The Romanian Prime Minister announced and explained the decision that the Government will implement starting next week, and that is to continue to implement an economic model that the Government targeted in its two-year term related to economic growth and creating new jobs.
“We have made the absolutely necessary social repairs, restituting cut salaries and pensions, lowering unemployment by creating jobs, raising the minimum wage, opening hospitals, schools, and providing a bigger budget for education and health, "he said.

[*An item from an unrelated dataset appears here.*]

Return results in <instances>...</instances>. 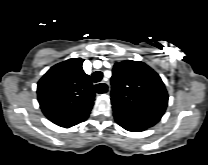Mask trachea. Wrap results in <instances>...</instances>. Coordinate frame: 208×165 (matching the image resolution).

"We have also had as priority a more sustainable economic growth and we succeeded in 2013 and in early 2014 to register the highest growth in the European Union, to unlock all EU funded programs to observe the deficit targets established by the Government in partnership with the international financial institutions, to provide facilities for SMEs, larger subsidies for agriculture and state aid scheme for new investment and jobs. "
Following talks with the IMF, Prime Minister Victor Ponta announced the lowering of the social insurance contributions by five percentage points from October 1, with a budget of 850 million impact without increasing the budget deficit.
He said that the measure will be introduced through a bill that the government will send next week to Parliament and it is a decision that the Government assumes.
Asked whether the reduction of CAS in October met with the IMF agreement, the Prime Minister said that there is no agreement nor disagreement because the Fund only requires compliance with macroeconomic targets, and when salaries and pensions were cut there was no agreement of the Fund.
“The Agreement with the IMF remains in force, it is not interrupted, terminated or canceled ", Ponta said.
Victor Ponta assured that the impact of the CAS reduction in October will be covered only from the revenues to the budget.
Official sources told Mediafax earlier that the Government and the International Monetary Fund have reached an agreement to reduce CAS by five percentage points from July 1.